Instructions for the task:
Repeat only the stretch of lines below that runs from the line with "许可协议。转载请注明出处！" through the line with "(Made for iPhone取得)】", unaltered.

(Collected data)
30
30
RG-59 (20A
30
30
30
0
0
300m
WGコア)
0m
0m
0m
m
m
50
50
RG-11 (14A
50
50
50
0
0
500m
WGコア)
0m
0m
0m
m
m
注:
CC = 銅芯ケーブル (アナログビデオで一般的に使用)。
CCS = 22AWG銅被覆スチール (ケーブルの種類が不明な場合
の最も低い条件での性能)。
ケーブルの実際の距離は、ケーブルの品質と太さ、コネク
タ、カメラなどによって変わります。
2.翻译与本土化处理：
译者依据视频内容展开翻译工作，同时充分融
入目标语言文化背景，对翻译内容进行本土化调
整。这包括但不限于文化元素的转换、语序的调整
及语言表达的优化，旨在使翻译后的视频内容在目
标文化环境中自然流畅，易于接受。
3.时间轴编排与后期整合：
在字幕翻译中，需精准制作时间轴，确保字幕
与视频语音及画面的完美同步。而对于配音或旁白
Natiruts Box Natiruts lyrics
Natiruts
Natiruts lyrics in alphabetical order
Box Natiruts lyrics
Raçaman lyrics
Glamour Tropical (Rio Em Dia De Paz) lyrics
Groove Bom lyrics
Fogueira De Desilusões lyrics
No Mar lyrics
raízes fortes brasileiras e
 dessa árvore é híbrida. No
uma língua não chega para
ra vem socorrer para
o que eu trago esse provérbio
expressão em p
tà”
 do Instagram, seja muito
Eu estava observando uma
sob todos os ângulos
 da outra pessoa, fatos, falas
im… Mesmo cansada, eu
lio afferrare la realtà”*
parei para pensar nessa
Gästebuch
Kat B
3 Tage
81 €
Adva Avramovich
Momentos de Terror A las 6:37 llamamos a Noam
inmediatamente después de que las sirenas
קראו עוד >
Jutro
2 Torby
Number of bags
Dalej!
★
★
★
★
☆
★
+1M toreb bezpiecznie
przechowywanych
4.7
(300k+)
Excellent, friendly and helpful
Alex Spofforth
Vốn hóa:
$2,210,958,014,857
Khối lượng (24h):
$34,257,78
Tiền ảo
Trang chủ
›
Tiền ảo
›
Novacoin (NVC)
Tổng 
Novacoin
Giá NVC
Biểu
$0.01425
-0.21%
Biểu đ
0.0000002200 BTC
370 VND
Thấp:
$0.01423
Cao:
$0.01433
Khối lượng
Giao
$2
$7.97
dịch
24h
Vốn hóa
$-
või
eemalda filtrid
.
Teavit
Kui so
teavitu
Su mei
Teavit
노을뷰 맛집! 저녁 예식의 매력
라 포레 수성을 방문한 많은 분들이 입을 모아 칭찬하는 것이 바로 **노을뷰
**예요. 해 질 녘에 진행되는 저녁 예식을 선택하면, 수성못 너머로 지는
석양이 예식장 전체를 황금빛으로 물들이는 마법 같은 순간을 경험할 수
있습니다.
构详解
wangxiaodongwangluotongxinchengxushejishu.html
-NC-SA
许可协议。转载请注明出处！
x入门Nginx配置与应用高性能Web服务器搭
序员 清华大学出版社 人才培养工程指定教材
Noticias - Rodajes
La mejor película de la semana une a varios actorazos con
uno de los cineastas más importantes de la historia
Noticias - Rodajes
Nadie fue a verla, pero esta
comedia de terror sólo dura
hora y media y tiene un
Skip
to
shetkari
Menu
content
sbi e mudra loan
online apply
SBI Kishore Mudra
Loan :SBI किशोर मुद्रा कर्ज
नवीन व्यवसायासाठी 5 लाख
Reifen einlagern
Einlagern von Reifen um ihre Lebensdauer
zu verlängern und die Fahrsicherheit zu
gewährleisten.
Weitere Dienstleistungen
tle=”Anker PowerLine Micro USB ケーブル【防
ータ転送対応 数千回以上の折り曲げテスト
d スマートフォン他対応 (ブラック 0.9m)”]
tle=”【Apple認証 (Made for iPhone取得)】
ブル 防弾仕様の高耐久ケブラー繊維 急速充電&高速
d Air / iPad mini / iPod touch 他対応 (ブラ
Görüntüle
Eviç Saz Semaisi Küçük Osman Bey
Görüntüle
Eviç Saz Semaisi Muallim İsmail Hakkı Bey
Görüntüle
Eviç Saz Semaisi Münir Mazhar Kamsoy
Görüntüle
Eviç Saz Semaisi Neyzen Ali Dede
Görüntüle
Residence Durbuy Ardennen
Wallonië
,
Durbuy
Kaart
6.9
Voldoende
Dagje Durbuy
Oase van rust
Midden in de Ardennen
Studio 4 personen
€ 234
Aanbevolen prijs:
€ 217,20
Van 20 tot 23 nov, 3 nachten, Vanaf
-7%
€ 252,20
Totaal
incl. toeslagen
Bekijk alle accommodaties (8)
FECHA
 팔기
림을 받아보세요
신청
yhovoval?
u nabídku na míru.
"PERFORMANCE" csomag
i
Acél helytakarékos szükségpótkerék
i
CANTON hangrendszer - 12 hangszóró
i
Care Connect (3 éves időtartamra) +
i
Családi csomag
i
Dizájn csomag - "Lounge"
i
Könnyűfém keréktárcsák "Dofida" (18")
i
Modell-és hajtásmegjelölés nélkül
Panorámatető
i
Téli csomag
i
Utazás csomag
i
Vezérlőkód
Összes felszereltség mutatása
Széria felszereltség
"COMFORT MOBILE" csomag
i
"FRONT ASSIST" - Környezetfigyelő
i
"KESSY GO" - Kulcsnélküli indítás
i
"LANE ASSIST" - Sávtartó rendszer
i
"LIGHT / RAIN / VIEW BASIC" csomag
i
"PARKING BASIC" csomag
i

Written solution:
许可协议。转载请注明出处！
x入门Nginx配置与应用高性能Web服务器搭
序员 清华大学出版社 人才培养工程指定教材
Noticias - Rodajes
La mejor película de la semana une a varios actorazos con
uno de los cineastas más importantes de la historia
Noticias - Rodajes
Nadie fue a verla, pero esta
comedia de terror sólo dura
hora y media y tiene un
Skip
to
shetkari
Menu
content
sbi e mudra loan
online apply
SBI Kishore Mudra
Loan :SBI किशोर मुद्रा कर्ज
नवीन व्यवसायासाठी 5 लाख
Reifen einlagern
Einlagern von Reifen um ihre Lebensdauer
zu verlängern und die Fahrsicherheit zu
gewährleisten.
Weitere Dienstleistungen
tle=”Anker PowerLine Micro USB ケーブル【防
ータ転送対応 数千回以上の折り曲げテスト
d スマートフォン他対応 (ブラック 0.9m)”]
tle=”【Apple認証 (Made for iPhone取得)】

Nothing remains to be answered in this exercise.